_Directions for this task_:
When the word "столкнулись" shows up in a line of the data below, copy that whole line.
Records supplied below:
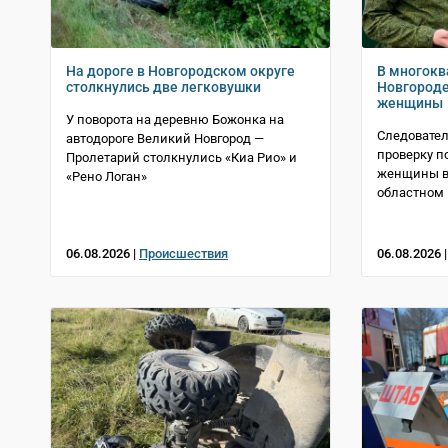
На дороге в Новгородском округе
В многокв
столкнулись две легковушки
Новгороде
женщины
У поворота на деревню Божонка на
Следовател
автодороге Великий Новгород —
проверку п
Пролетарий столкнулись «Киа Рио» и
женщины в 
«Рено Логан»
областном 
06.08.2026 |
Происшествия
06.08.2026 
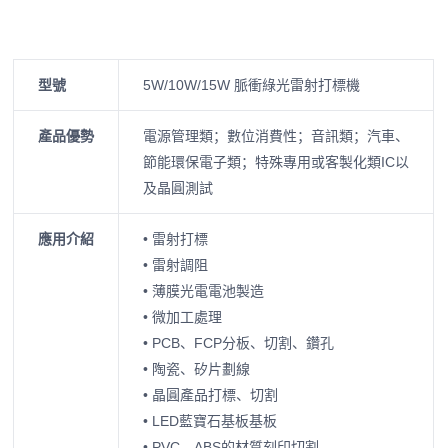
型號
5W/10W/15W 脈衝綠光雷射打標機
產品優勢
電源管理類；數位消費性；音訊類；汽車、
節能環保電子類；特殊專用或客製化類IC以
及晶圓測試
應用介紹
• 雷射打標
• 雷射調阻
• 薄膜光電電池製造
• 微加工處理
• PCB、FCP分板、切割、鑽孔
• 陶瓷、矽片劃線
• 晶圓產品打標、切割
• LED藍寶石基板基板
• PVC、ABS的材質刻印切割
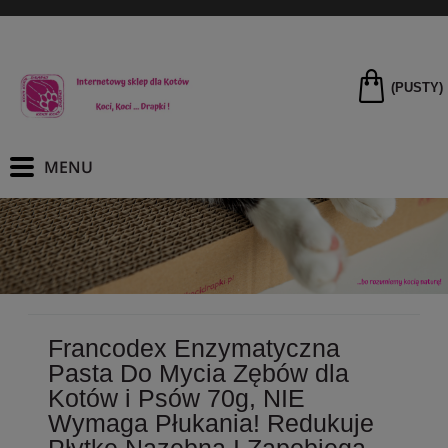
(PUSTY)
Francodex Enzymatyczna
Pasta Do Mycia Zębów dla
Kotów i Psów 70g, NIE
Wymaga Płukania! Redukuje
Płytkę Nazębną I Zapobiega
End of Records supplied.
_Answer space_:
столкнулись две легковушки
Пролетарий столкнулись «Киа Рио» и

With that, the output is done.